L’armée française au service d’Alcatel, Schneider et Vivendi

jeudi 19 février 2009

Extraits d’un film documentaire de Philippe Poiret (agence Capa), diffusé en 2000 sur France 2 - Envoyé spécial

Commentaire intro de l’auteur :
« Huit mois après la fin de la guerre, la bataille des parts de marché a commencé. Routes détruites, immeubles à rebâtir. Sur ces ruines, un gigantesque chantier se prépare. Pour les plus grandes entreprises de la planète, objectif : se tailler la part du lion dans les juteux marché de la reconstruction. La facture est estimée à trente milliards FF (4,5 milliards ?) et le paiement sera garanti par la communauté internationale. »

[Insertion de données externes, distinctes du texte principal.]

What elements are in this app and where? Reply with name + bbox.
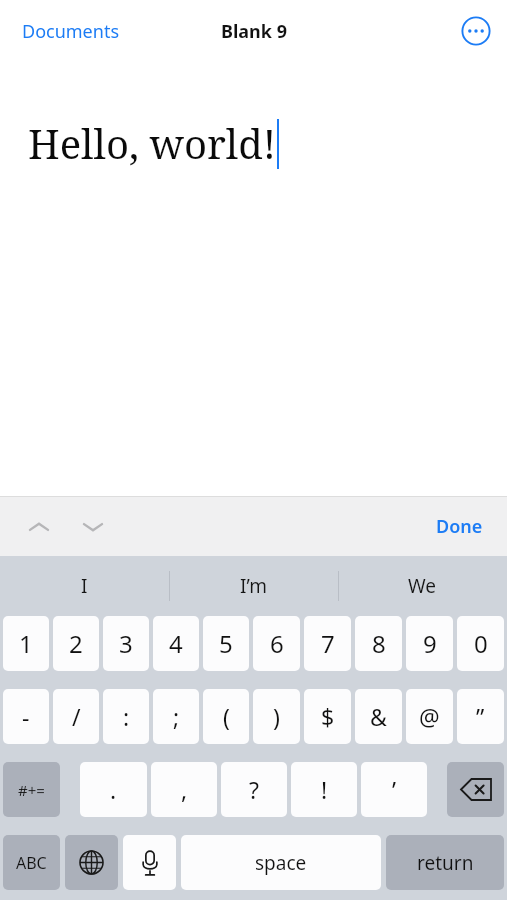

Commentaire sur les telecoms :
« Une bataille acharnée que se sont livrés Français et Américains. Cette tour (bombardée) abritait le central téléphonique du Kosovo. Un énorme marché pour les entreprises. »

Claude Jaclo, ingénieur telecoms, travaille pour les Nations Unies :
" Un très gros marché. Les telecoms, ça rapporte beaucoup d’argent. Et le Kosovo est un marché à part, c’est colossal. 60.000 Occidentaux qui téléphonent tous les jours. On peut estimer le marché du portable entre quatre cents millions et un milliard de DM sur trois ans. Avec le déploiement sauvage d’un réseau de GSM avec opérateur américain, Motorola (USA) n’a pas répondu à l’appel d’offre, il envahissait, s’imposait et faisait de facto un réseau n’appartenant pas au Kosovo, mais à des intérêts privés ou politiques du Kosovo.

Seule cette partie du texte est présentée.